Noël focalisait ce moment de douceur. Les enfants, en vacances, vivaient intensément ce temps particulier avec des parents détendus et plus accessibles que pendant le reste de l’année. Les petits, et parfois aussi les plus grands, s’ébaudissaient devant la Sainte Famille, l’âne et le bœuf qui réchauffaient le petit-Jésus de la crèche que l’abbé Laviron et des bonnes âmes installaient tous les ans dans l’église du village. D’autant que c’était le petit-Jésus et non pas le père Noël qui apportait les cadeaux.

Après la messe de minuit, on couchait les enfants. Par un mystère lourd d’ambiguïté, des jouets, pourtant amenés par le petit-Jésus et son âne, devaient être déposés dans les sabots soigneusement rangés sous la cheminée. La stratégie employée pour arriver à cette fin ne manquait pas de troubler le sommeil des petits naïfs que nous étions.

Le lendemain matin, à l’aube, les filles découvraient la poupée de chiffon vêtue de ses beaux atours amoureusement fabriqués en catimini par l’une des femmes de la famille. Je revois un garçonnet remplissant fébrilement la petite brouette de bois avec les outils de jardinier rescapés du Noël précédent…

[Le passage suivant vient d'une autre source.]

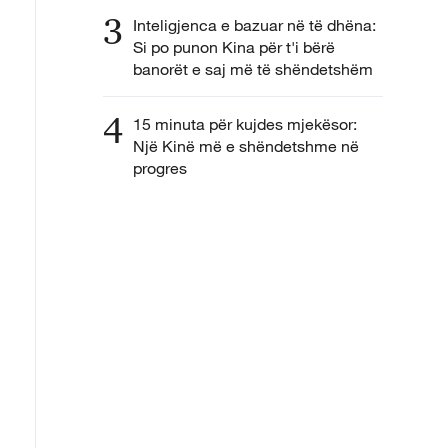
3
Inteligjenca e bazuar në të dhëna:
Si po punon Kina për t'i bërë
banorët e saj më të shëndetshëm
4
15 minuta për kujdes mjekësor:
Një Kinë më e shëndetshme në
progres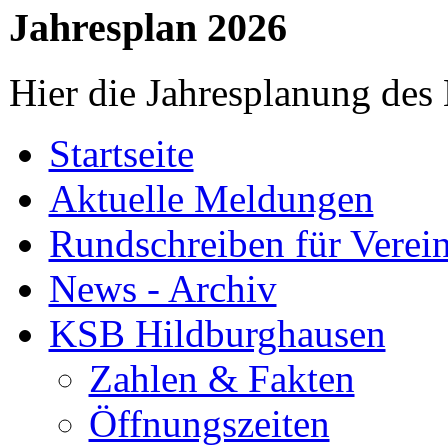
Jahresplan 2026
Hier die Jahresplanung des
Startseite
Aktuelle Meldungen
Rundschreiben für Verei
News - Archiv
KSB Hildburghausen
Zahlen & Fakten
Öffnungszeiten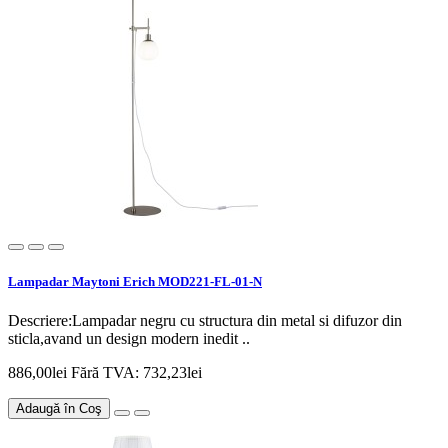
Lampadar Maytoni Erich MOD221-FL-01-N
Descriere:Lampadar negru cu structura din metal si difuzor din
sticla,avand un design modern inedit ..
886,00lei
Fără TVA: 732,23lei
Adaugă în Coş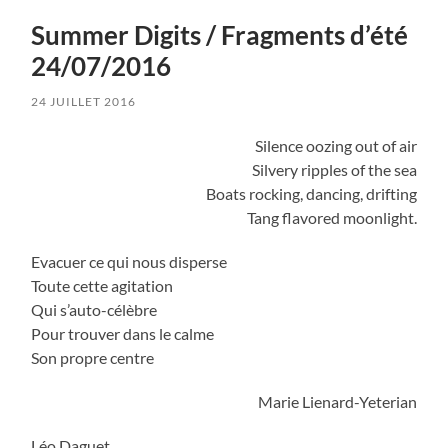
Summer Digits / Fragments d’été
24/07/2016
24 JUILLET 2016
Silence oozing out of air
Silvery ripples of the sea
Boats rocking, dancing, drifting
Tang flavored moonlight.
Evacuer ce qui nous disperse
Toute cette agitation
Qui s’auto-célèbre
Pour trouver dans le calme
Son propre centre
Marie Lienard-Yeterian
Léo Daguet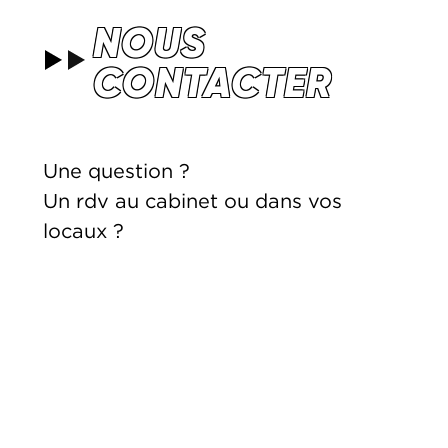
NOUS
CONTACTER
Une question ?
Un rdv au cabinet ou dans vos
locaux ?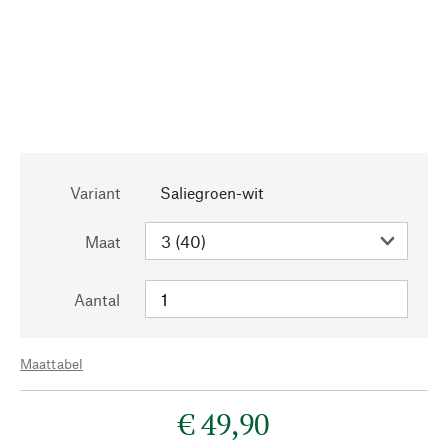
Variant
Saliegroen-wit
Maat
Aantal
Maattabel
€ 49,90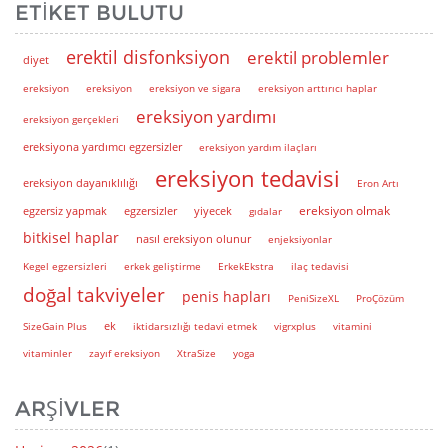
ETIKET BULUTU
erektil disfonksiyon
erektil problemler
diyet
ereksiyon
ereksiyon
ereksiyon ve sigara
ereksiyon arttırıcı haplar
ereksiyon yardımı
ereksiyon gerçekleri
ereksiyona yardımcı egzersizler
ereksiyon yardım ilaçları
ereksiyon tedavisi
ereksiyon dayanıklılığı
Eron Artı
ereksiyon olmak
egzersiz yapmak
egzersizler
yiyecek
gıdalar
bitkisel haplar
nasıl ereksiyon olunur
enjeksiyonlar
Kegel egzersizleri
erkek geliştirme
ErkekEkstra
ilaç tedavisi
doğal takviyeler
penis hapları
PeniSizeXL
ProÇözüm
ek
SizeGain Plus
iktidarsızlığı tedavi etmek
vigrxplus
vitamini
vitaminler
zayıf ereksiyon
XtraSize
yoga
ARŞIVLER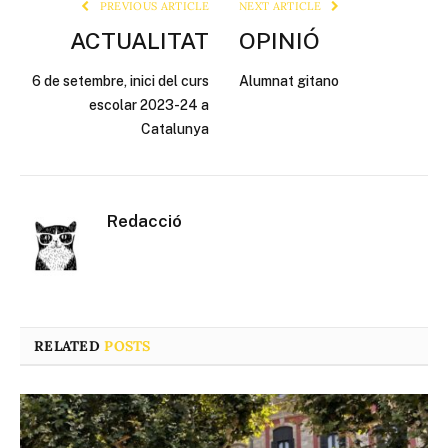
PREVIOUS ARTICLE
NEXT ARTICLE
ACTUALITAT
OPINIÓ
6 de setembre, inici del curs
Alumnat gitano
escolar 2023-24 a
Catalunya
Redacció
RELATED
POSTS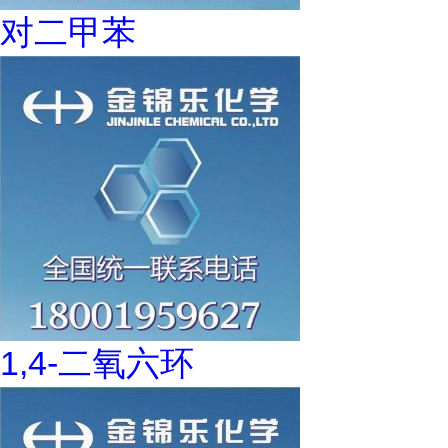
对二甲苯
1,4-二氧六环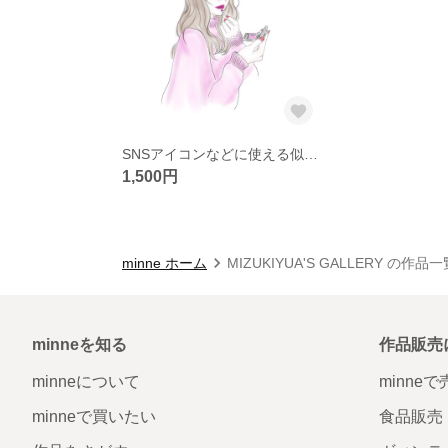
SNSアイコンなどに使える似顔絵イラスト
1,500円
minne ホーム
MIZUKIYUA'S GALLERY の作品一
minneを知る
作品販売
minneについて
minne
minneで買いたい
食品販売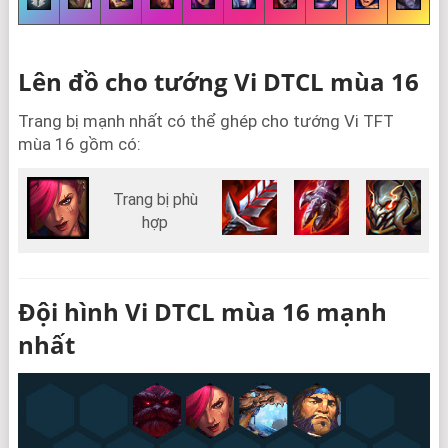
Lên đồ cho tướng Vi DTCL mùa 16
Trang bị mạnh nhất có thể ghép cho tướng Vi TFT
mùa 16 gồm có:
Trang bị phù
hợp
Đội hình Vi DTCL mùa 16 mạnh
nhất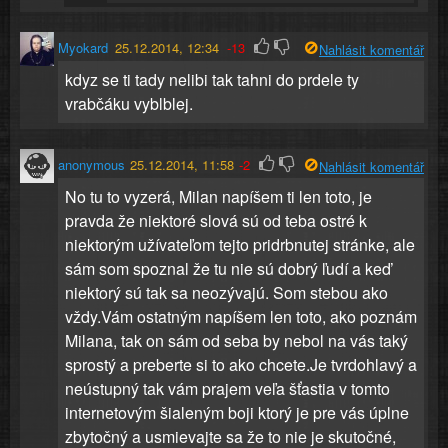
Myokard
25.12.2014, 12:34
-13
Nahlásit komentář
kdyz se ti tady nelibi tak tahni do prdele ty
vrabčáku vyblblej.
anonymous
25.12.2014, 11:58
-2
Nahlásit komentář
No tu to vyzerá, Milan napíšem ti len toto, je
pravda že niektoré slová sú od teba ostré k
niektorým užívateľom tejto pridrbnutej stránke, ale
sám som spoznal že tu nie sú dobrý ľudí a keď
niektorý sú tak sa neozývajú. Som stebou ako
vždy.Vám ostatným napíšem len toto, ako poznám
Milana, tak on sám od seba by nebol na vás taký
sprostý a preberte si to ako chcete.Je tvrdohlavý a
neústupný tak vám prajem veľa šťastia v tomto
internetovým šialeným boji ktorý je pre vás úplne
zbytočný a usmievajte sa že to nie je skutočné,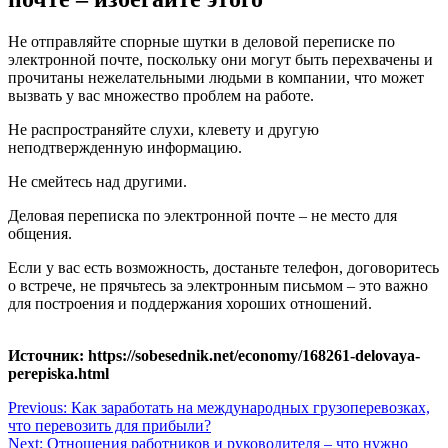
Не отправляйте спорные шутки в деловой переписке по
электронной почте, поскольку они могут быть перехвачены и
прочитаны нежелательными людьми в компании, что может
вызвать у вас множество проблем на работе.
Не распространяйте слухи, клевету и другую
неподтвержденную информацию.
Не смейтесь над другими.
Деловая переписка по электронной почте – не место для
общения.
Если у вас есть возможность, достаньте телефон, договоритесь
о встрече, не прячьтесь за электронным письмом – это важно
для построения и поддержания хороших отношений.
Источник: https://sobesednik.net/economy/168261-delovaya-
perepiska.html
Навигация
Previous:
Как заработать на международных грузоперевозках,
что перевозить для прибыли?
по
Next:
Отношения работников и руководителя – что нужно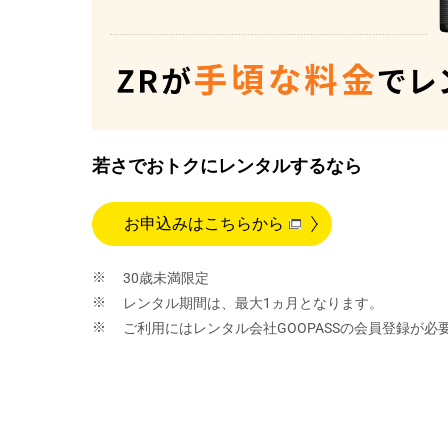
若さでおトクにレンタルするなら
お申込みはこちらから
30歳未満限定
レンタル期間は、最大1ヵ月となります。
ご利用にはレンタル会社GOOPASSの会員登録が必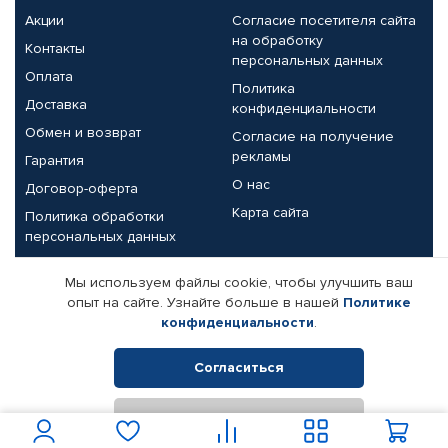
Акции
Согласие посетителя сайта
на обработку
Контакты
персональных данных
Оплата
Политика
Доставка
конфиденциальности
Обмен и возврат
Согласие на получение
рекламы
Гарантия
О нас
Договор-оферта
Карта сайта
Политика обработки
персональных данных
Партнерам
Мы используем файлы cookie, чтобы улучшить ваш
опыт на сайте. Узнайте больше в нашей
Политике
Корпоративным клиентам
Реквизиты компании
конфиденциальности
.
Поставщикам
Согласиться
Отклонить
© КАМАЗ ЦЕНТР ДОНЕЦК, 2015-2026. Все права защищены.
Интернет-магазин автомобильных товаров Автопрофи.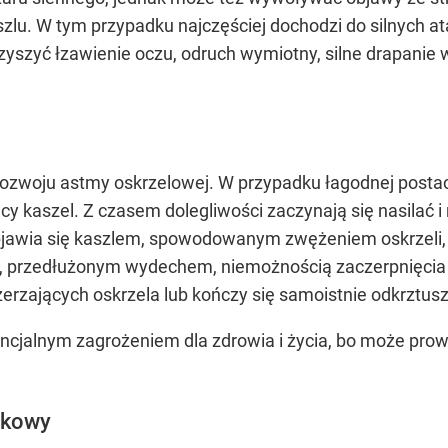
szlu. W tym przypadku najczęściej dochodzi do silnych 
szyć łzawienie oczu, odruch wymiotny, silne drapanie w
ą rozwoju astmy oskrzelowej. W przypadku łagodnej po
ący kaszel. Z czasem dolegliwości zaczynają się nasilać 
objawia się kaszlem, spowodowanym zwężeniem oskrzeli, u
u, przedłużonym wydechem, niemożnością zaczerpnięcia 
erzających oskrzela lub kończy się samoistnie odkrztuszen
ncjalnym zagrożeniem dla zdrowia i życia, bo może prow
ykowy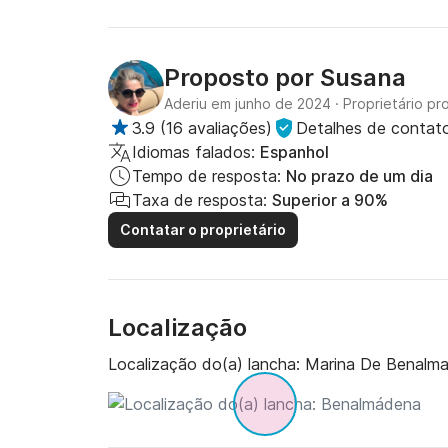
Proposto por
Susana
Aderiu em junho de 2024
·
Proprietário pro
3.9
(
16 avaliações
)
Detalhes de contato
Idiomas falados:
Espanhol
Tempo de resposta:
No prazo de um dia
Taxa de resposta:
Superior a 90%
Contatar o proprietário
Localização
Localização do(a) lancha:
Marina De Benalm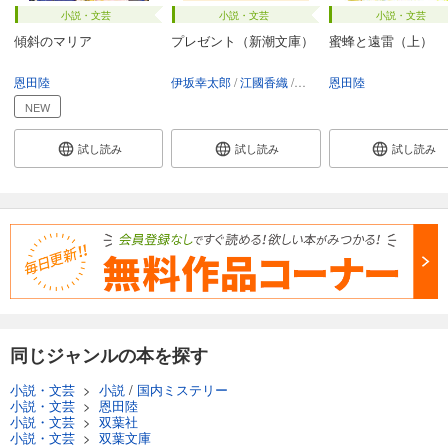
小説・文芸
小説・文芸
小説・文芸
傾斜のマリア
プレゼント（新潮文庫）
蜜蜂と遠雷（上）
恩田陸
伊坂幸太郎
江國香織
恩田陸
恩田陸
梨木香歩
町田その
NEW
試し読み
試し読み
試し読み
同じジャンルの本を探す
小説・文芸
>
小説
/
国内ミステリー
小説・文芸
>
恩田陸
小説・文芸
>
双葉社
小説・文芸
>
双葉文庫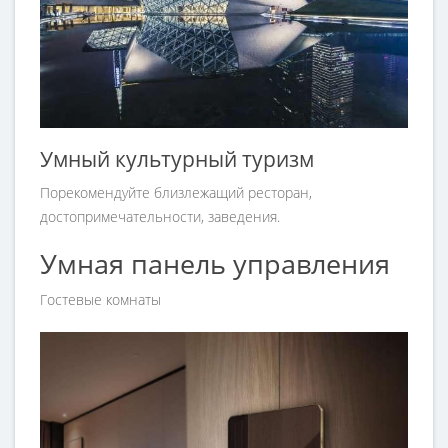
Умный культурный туризм
Порекомендуйте близлежащий ресторан,
достопримечательности, заведения.
Умная панель управления
Гостевые комнаты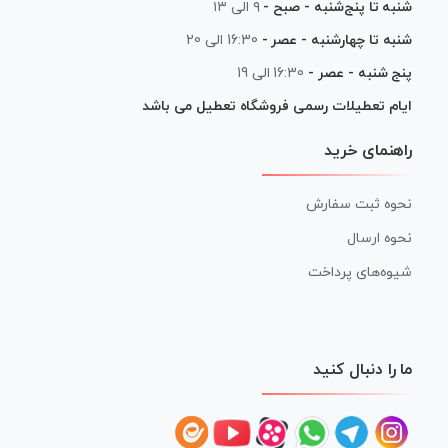
شنبه تا پنج‌شنبه - صبح -
۹ الی ۱۳
شنبه تا چهارشنبه - عصر -
16:30 الی 20
پنج شنبه - عصر -
16:30 الی 19
ایام تعطیلات رسمی فروشگاه تعطیل می باشد
راهنمای خرید
نحوه ثبت سفارش
نحوه ارسال
شیوه‌های پرداخت
ما را دنبال کنید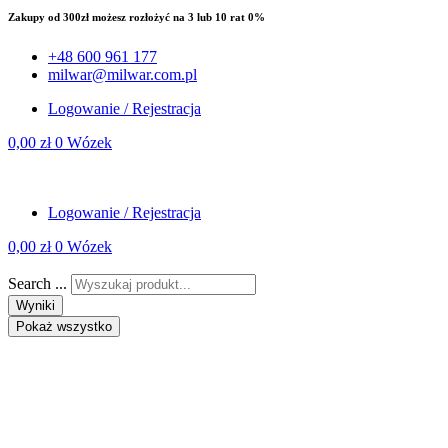
Zakupy od 300zł możesz rozłożyć na 3 lub 10 rat 0%
+48 600 961 177
milwar@milwar.com.pl
Logowanie / Rejestracja
0,00
zł
0
Wózek
Logowanie / Rejestracja
0,00
zł
0
Wózek
Search ...
Wyniki
Pokaż wszystko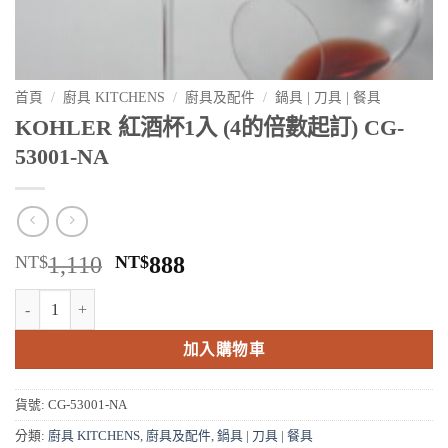
首頁
/
廚具 KITCHENS
/
廚具及配件
/
鍋具 | 刀具 | 餐具
KOHLER 紅酒杯1入 (4的倍數起訂) CG-
53001-NA
原
目
NT$
1,110
NT$
888
始
前
KOHLER 紅酒杯1入 (4的倍數起訂) CG-53001-NA 數量
價
價
格：
格：
加入購物車
NT$1,110。
NT$888。
貨號:
CG-53001-NA
分類:
廚具 KITCHENS
,
廚具及配件
,
鍋具 | 刀具 | 餐具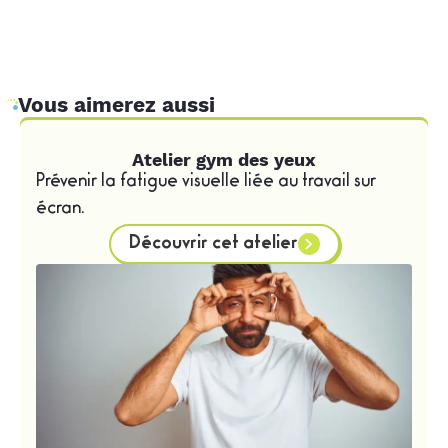
Vous aimerez aussi
Atelier gym des yeux
Prévenir la fatigue visuelle liée au travail sur
écran.
Découvrir cet atelier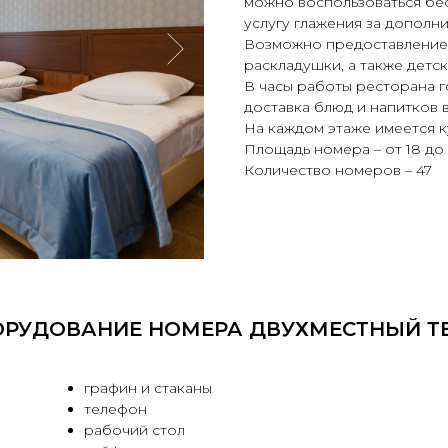
можно воспользоваться бес
услугу глажения за дополни
Возможно предоставление 
раскладушки, а также детск
В часы работы ресторана г
доставка блюд и напитков 
На каждом этаже имеется к
Площадь номера – от 18 до 2
Количество номеров – 47
РУДОВАНИЕ НОМЕРА ДВУХМЕСТНЫЙ Т
графин и стаканы
телефон
рабочий стол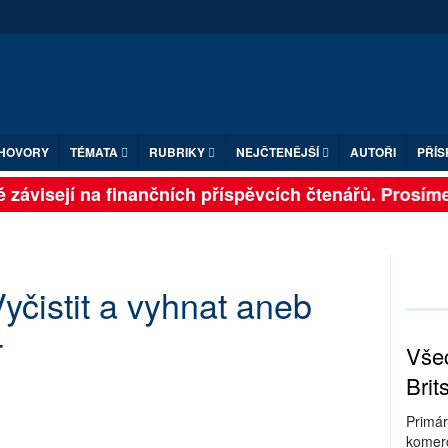
HOVORY
TÉMATA
RUBRIKY
NEJČTENĚJŠÍ
AUTOŘI
PŘÍS
závisejí na finančních příspěvcích čtenářů. Prosíme, 
yčistit a vyhnat aneb
4
Všec
Brit
Primár
komerc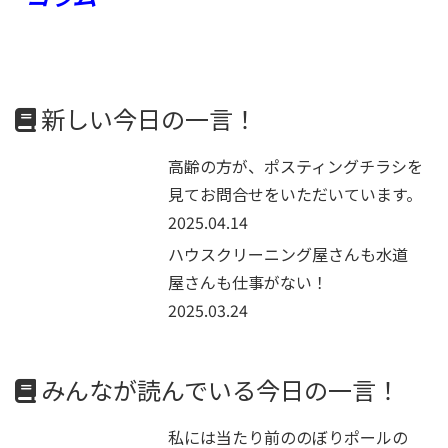
新しい今日の一言！
高齢の方が、ポスティングチラシを
見てお問合せをいただいています。
2025.04.14
ハウスクリーニング屋さんも水道
屋さんも仕事がない！
2025.03.24
みんなが読んでいる今日の一言！
私には当たり前ののぼりポールの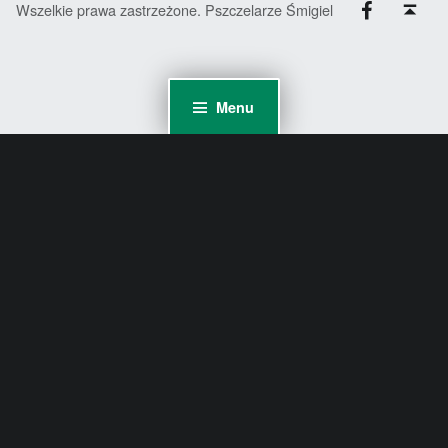
Wszelkie prawa zastrzeżone. Pszczelarze Śmigiel
Menu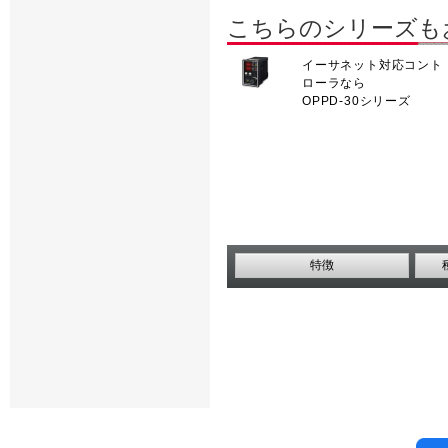
こちらのシリーズも
イーサネット対応コント
ローラなら
OPPD-30シリーズ
特徴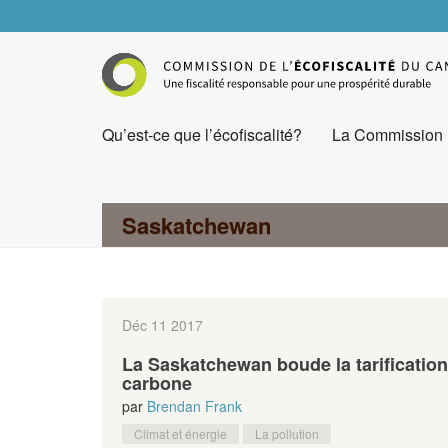
Qu’est-ce que l’écofiscalité?
La Commission
Saskatchewan
Déc 11
2017
La Saskatchewan boude la tarificatio
carbone
par
Brendan Frank
Climat et énergie
La pollution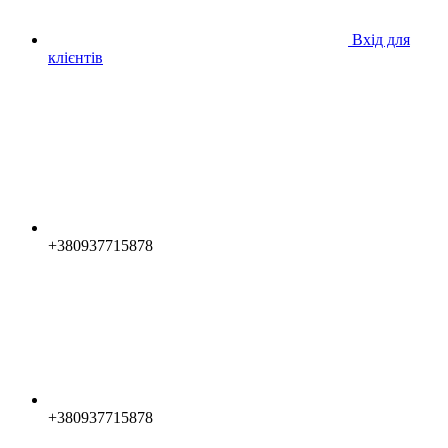
Вхід для
клієнтів
+380937715878
+380937715878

Et par-dessus tout, il y avait l’orange. Emballé dans un superbe papier doré, ce fruit du soleil, rarissime sur les marchés, a émerveillé les enfants de plusieurs générations de la première moitié du XX° siècle. Il nous était si précieux que souvent nous ne le mangions pas afin de le contempler à notre aise. « Madeleine de Proust », cette orange nous fait encore rêver."

 

Bernard Pinot.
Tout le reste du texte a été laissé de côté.